::: Provided material

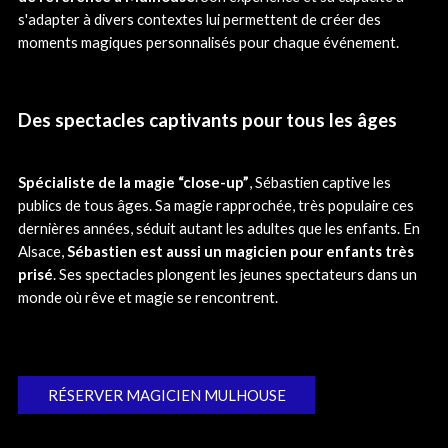
s'adapter à divers contextes lui permettent de créer des
moments magiques personnalisés pour chaque événement.
Des spectacles captivants pour tous les âges
Spécialiste de la magie “close-up”
, Sébastien captive les
publics de tous âges. Sa magie rapprochée, très populaire ces
dernières années, séduit autant les adultes que les enfants. En
Alsace,
Sébastien est aussi un magicien pour enfants très
prisé
. Ses spectacles plongent les jeunes spectateurs dans un
monde où rêve et magie se rencontrent.
RÉSERVER MAGICIEN MULHOUSE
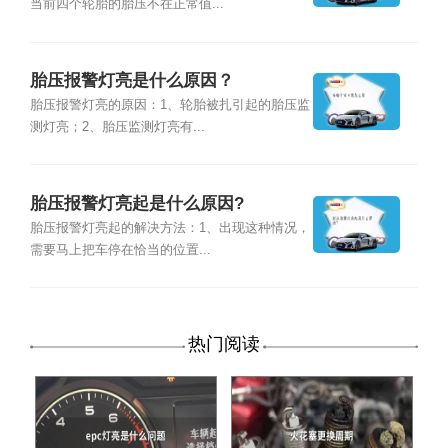
当前四个轮胎的胎压不在正常值...
胎压报警灯亮是什么原因？
胎压报警灯亮的原因：1、轮胎被扎引起的胎压监
测灯亮；2、胎压监测灯亮有...
胎压报警灯亮起是什么原因?
胎压报警灯亮起的解决方法：1、出现这种情况，
需要马上把车停在恰当的位置...
热门阅读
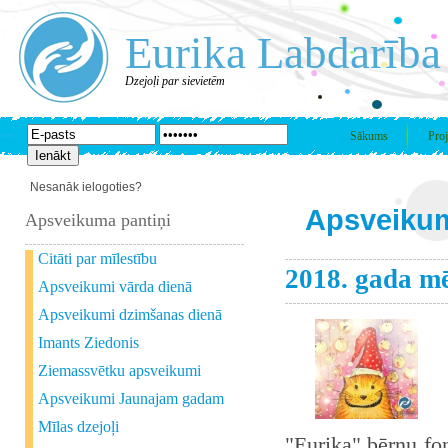
Eurika Labdarība
Dzejoļi par sievietēm
Sākums
Proj
Nesanāk ielogoties?
Apsveikum
Apsveikuma pantiņi
Citāti par mīlestību
2018. gada m
Apsveikumi vārda dienā
Apsveikumi dzimšanas dienā
Imants Ziedonis
Ziemassvētku apsveikumi
Apsveikumi Jaunajam gadam
Mīlas dzejoļi
"Eurika" bērnu fo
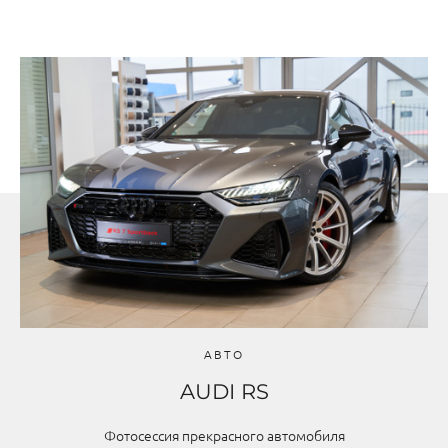
АВТО
AUDI RS
Фотосессия прекрасного автомобиля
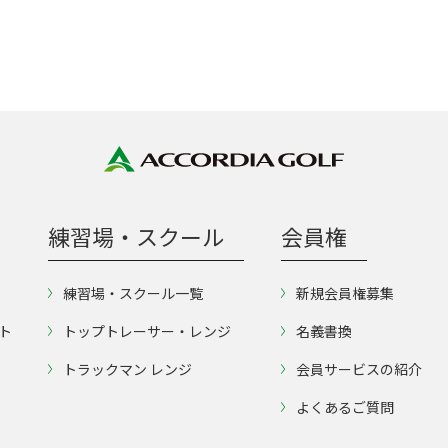
練習場・スクール
会員権
練習場・スクール一覧
新規会員権募集
ト
トップトレーサー・レンジ
名義書換
トラックマン レンジ
会員サービスの紹介
よくあるご質問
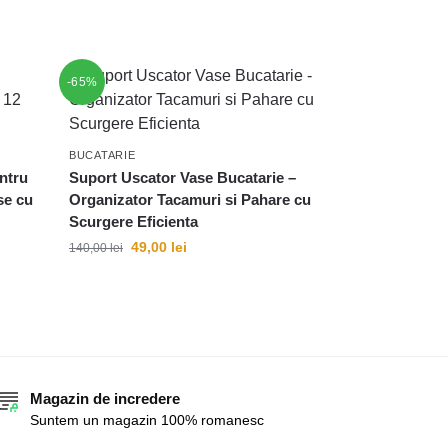
-65%
BUCATARIE
ntru
Suport Uscator Vase Bucatarie –
se cu
Organizator Tacamuri si Pahare cu
Scurgere Eficienta
49,00
lei
140,00
lei
Magazin de incredere
Suntem un magazin 100% romanesc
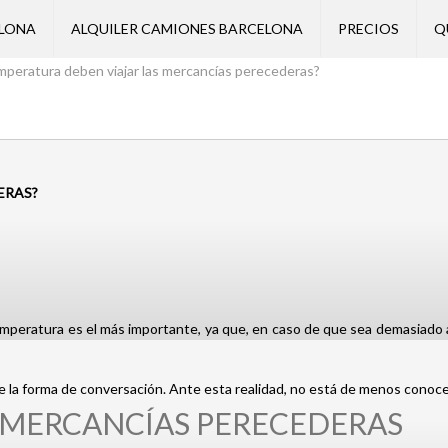
ELONA
ALQUILER CAMIONES BARCELONA
PRECIOS
Q
mperatura deben viajar las mercancías perecederas?
ERAS?
emperatura es el más importante, ya que, en caso de que sea demasiado 
de la forma de conversación. Ante esta realidad, no está de menos cono
 MERCANCÍAS PERECEDERAS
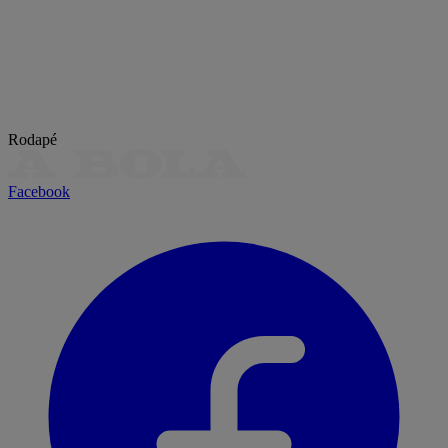
Rodapé
Facebook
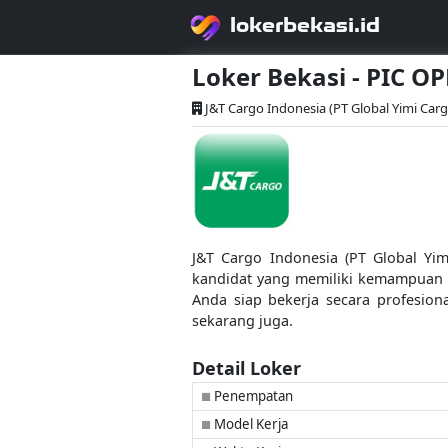
lokerbekasi.id
Loker Bekasi - PIC 
J&T Cargo Indonesia (PT Global Yimi Carg
J&T Cargo Indonesia (PT Global Yi
kandidat yang memiliki kemampuan ko
Anda siap bekerja secara profesio
sekarang juga.
Detail Loker
Penempatan
■
Model Kerja
■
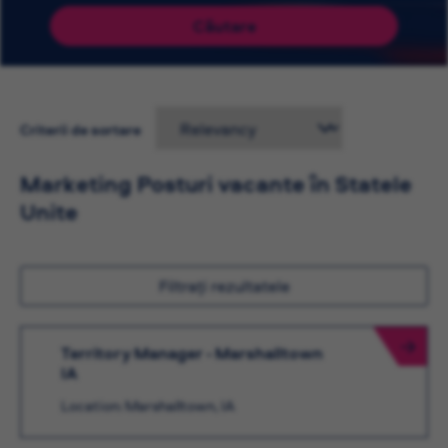
Căutare
Criterii de sortare
Marketing Posturi vacante în Statele
Unite
Filtrați rezultatele
Territory Manager - Marshalltown
IA
Location: Marshalltown, IA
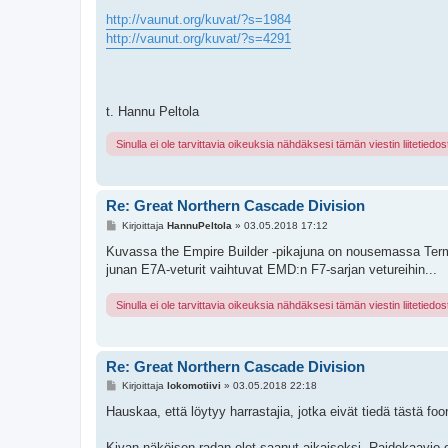
http://vaunut.org/kuvat/?s=1984
http://vaunut.org/kuvat/?s=4291
t. Hannu Peltola
Sinulla ei ole tarvittavia oikeuksia nähdäksesi tämän viestin liitetiedos
Re: Great Northern Cascade Division
V
Kirjoittaja
HannuPeltola
»
03.05.2018 17:12
i
e
Kuvassa the Empire Builder -pikajuna on nousemassa Ter
s
junan E7A-veturit vaihtuvat EMD:n F7-sarjan vetureihin...
t
i
Sinulla ei ole tarvittavia oikeuksia nähdäksesi tämän viestin liitetiedos
Re: Great Northern Cascade Division
V
Kirjoittaja
lokomotiivi
»
03.05.2018 22:18
i
e
Hauskaa, että löytyy harrastajia, jotka eivät tiedä tästä 
s
t
i
Kivan näköisen radan olet saanut aikaiseksi. Raidekaavi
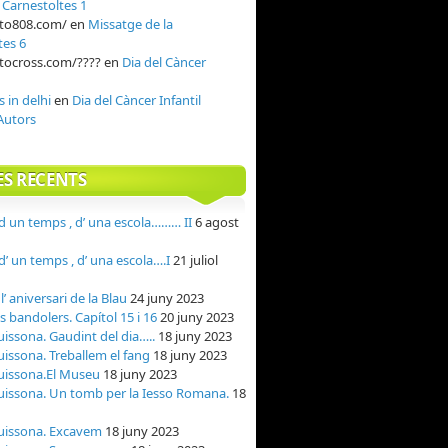
n
Carnestoltes 1
oto808.com/
en
Missatge de la
tes 6
otocross.com/????
en
Dia del Càncer
s in delhi
en
Dia del Càncer Infantil
Autors
ES RECENTS
 un temps , d’ una escola……… II
6 agost
’ un temps , d’ una escola….I
21 juliol
’ aniversari de la Blau
24 juny 2023
ls bandolers. Capítol 15 i 16
20 juny 2023
uissona. Gaudint del dia…..
18 juny 2023
uissona. Treballem el fang
18 juny 2023
uissona.El Museu
18 juny 2023
uissona. Un tomb per la Iesso Romana.
18
uissona. Excavem
18 juny 2023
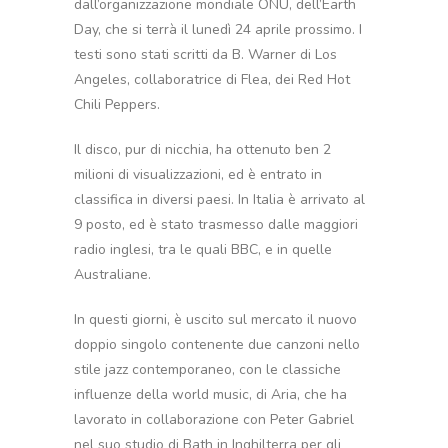
dall’organizzazione mondiale ONU, dell’Earth
Day, che si terrà il lunedì 24 aprile prossimo. I
testi sono stati scritti da B. Warner di Los
Angeles, collaboratrice di Flea, dei Red Hot
Chili Peppers.
Il disco, pur di nicchia, ha ottenuto ben 2
milioni di visualizzazioni, ed è entrato in
classifica in diversi paesi. In Italia è arrivato al
9 posto, ed è stato trasmesso dalle maggiori
radio inglesi, tra le quali BBC, e in quelle
Australiane.
In questi giorni, è uscito sul mercato il nuovo
doppio singolo contenente due canzoni nello
stile jazz contemporaneo, con le classiche
influenze della world music, di Aria, che ha
lavorato in collaborazione con Peter Gabriel
nel suo studio di Bath in Inghilterra per gli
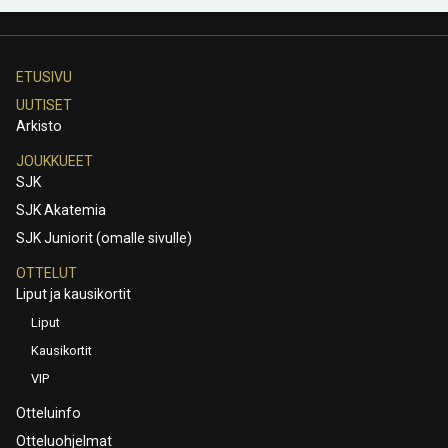
ETUSIVU
UUTISET
Arkisto
JOUKKUEET
SJK
SJK Akatemia
SJK Juniorit (omalle sivulle)
OTTELUT
Liput ja kausikortit
Liput
Kausikortit
VIP
Otteluinfo
Otteluohjelmat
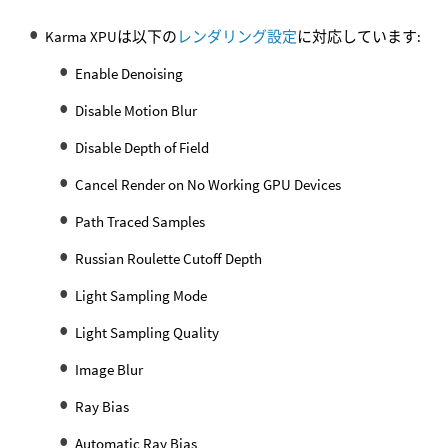
Karma XPUは以下の
レンダリング設定
に対応しています:
Enable Denoising
Disable Motion Blur
Disable Depth of Field
Cancel Render on No Working GPU Devices
Path Traced Samples
Russian Roulette Cutoff Depth
Light Sampling Mode
Light Sampling Quality
Image Blur
Ray Bias
Automatic Ray Bias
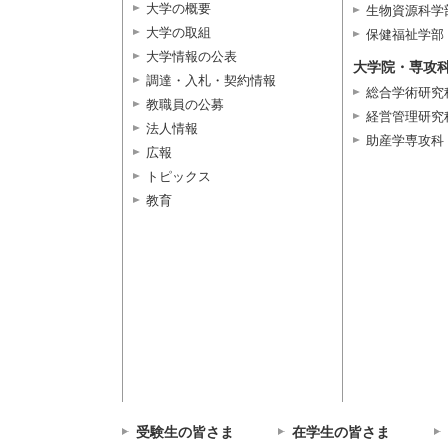
大学の概要
生物資源科学
大学の取組
保健福祉学部
大学情報の公表
大学院・専攻
調達・入札・契約情報
総合学術研究
教職員の公募
経営管理研究
法人情報
助産学専攻科
広報
トピックス
教育
受験生の皆さま
在学生の皆さま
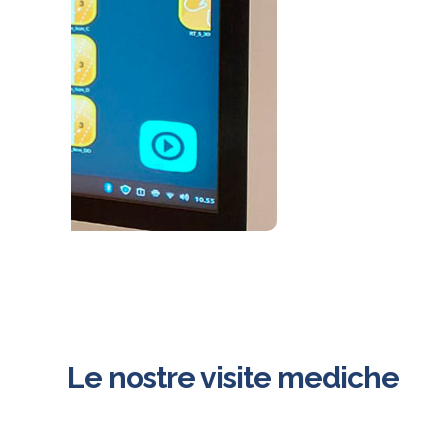
Le nostre visite mediche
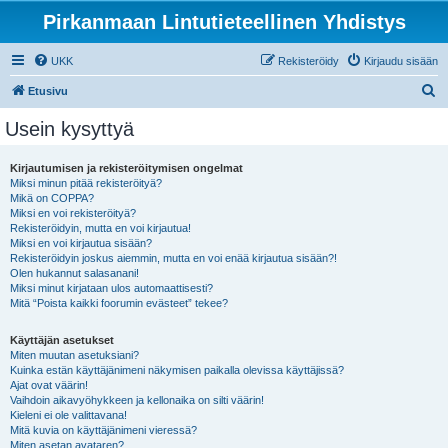
Pirkanmaan Lintutieteellinen Yhdistys
UKK
Rekisteröidy
Kirjaudu sisään
E
Etusivu
t
Usein kysyttyä
s
i
Kirjautumisen ja rekisteröitymisen ongelmat
Miksi minun pitää rekisteröityä?
Mikä on COPPA?
Miksi en voi rekisteröityä?
Rekisteröidyin, mutta en voi kirjautua!
Miksi en voi kirjautua sisään?
Rekisteröidyin joskus aiemmin, mutta en voi enää kirjautua sisään?!
Olen hukannut salasanani!
Miksi minut kirjataan ulos automaattisesti?
Mitä “Poista kaikki foorumin evästeet” tekee?
Käyttäjän asetukset
Miten muutan asetuksiani?
Kuinka estän käyttäjänimeni näkymisen paikalla olevissa käyttäjissä?
Ajat ovat väärin!
Vaihdoin aikavyöhykkeen ja kellonaika on silti väärin!
Kieleni ei ole valittavana!
Mitä kuvia on käyttäjänimeni vieressä?
Miten asetan avataren?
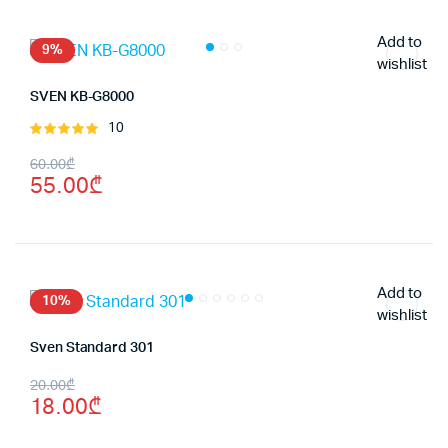
Add to
9%
wishlist
SVEN KB-G8000
10
შეფასება
5.00
, 5-
Original
Current
60.00
₾
დან
55.00
₾
price
price
was:
is:
60.00₾.
55.00₾.
Add to
10%
wishlist
Sven Standard 301
Original
Current
20.00
₾
18.00
₾
price
price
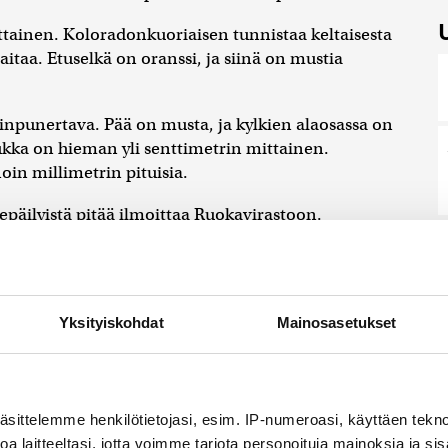
tainen. Koloradonkuoriaisen tunnistaa keltaisesta
itaa. Etuselkä on oranssi, ja siinä on mustia
npunertava. Pää on musta, ja kylkien alaosassa on
oukka on hieman yli senttimetrin mittainen.
in millimetrin pituisia.
epäilyistä pitää ilmoittaa Ruokavirastoon.
seen
kasvinterveys@ruokavirasto.fi
tai
illa.
Yksityiskohdat
Mainosasetukset
äsittelemme henkilötietojasi, esim. IP-numeroasi, käyttäen teknol
än iskuissa Harkovaan
a laitteeltasi, jotta voimme tarjota personoituja mainoksia ja sis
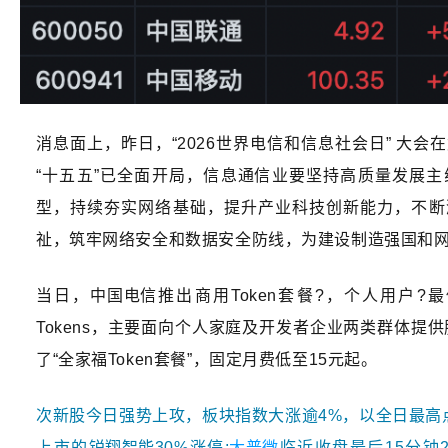
消息面上，昨日，“2026世界电信和信息社会日” 大
“十五五”已全面开局，信息
通信
业要坚持高质量发展主
型，持续夯实网络基础，提升产业科技创新能力，不断
祉，筑牢网络安全和数据安全防线，为建设制造强国和
当日，
中国电信
推出商用Token套餐?，个人用户?最
Tokens，主要面向个人家庭及开发者企业两类群体提供
了“全家福Token套餐”，固定月费低至15元起。
次新股今日强势上攻，板块指数大涨逾4%，以全日最高
上市的
锐翔智能
30%涨停;
大普微
临近收盘最后15分钟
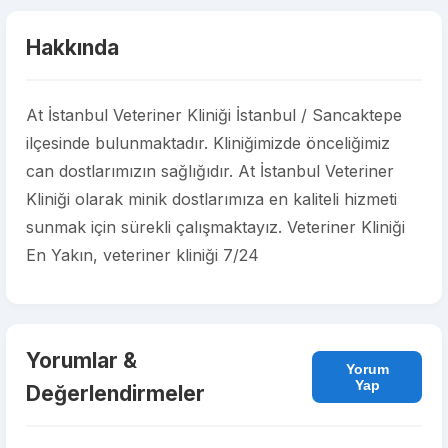
Hakkında
At İstanbul Veteriner Kliniği İstanbul / Sancaktepe
ilçesinde bulunmaktadır. Kliniğimizde önceliğimiz
can dostlarımızın sağlığıdır. At İstanbul Veteriner
Kliniği olarak minik dostlarımıza en kaliteli hizmeti
sunmak için sürekli çalışmaktayız. Veteriner Kliniği
En Yakın, veteriner kliniği 7/24
Yorumlar &
Yorum
Yap
Değerlendirmeler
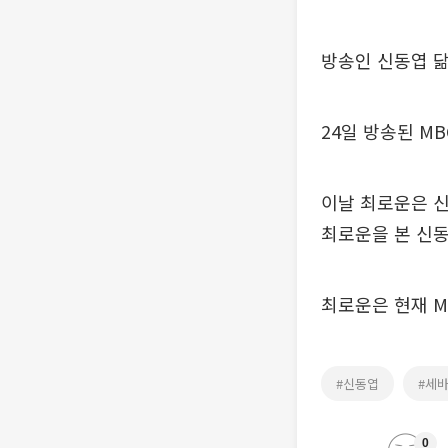
방송인 신동엽 
24일 방송된 M
이날 최로운은 
최로운을 본 신동
최로운은 현재 M
#신동엽
#세
0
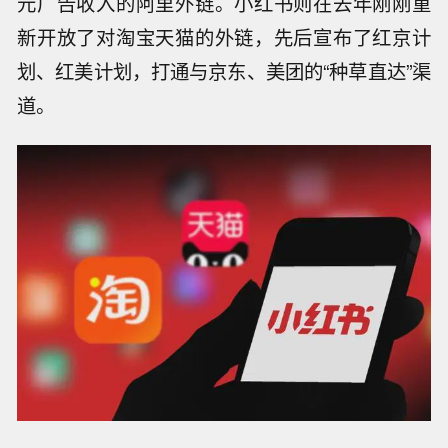
元广告收入的阿里外链。小红书则在去年刚刚重
新开放了对淘宝天猫的外链，先后宣布了红京计
划、红美计划，打通与京东、美团的“种草直达”渠
道。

::::::

_Task to carry out_. From the records, copy every line that has the string "sisään" in it.

_Output for this task_.
Kirjaudu sisään
Miksi en voi kirjautua sisään?
Rekisteröidyin joskus aiemmin, mutta en voi enää kirjautua sisään?!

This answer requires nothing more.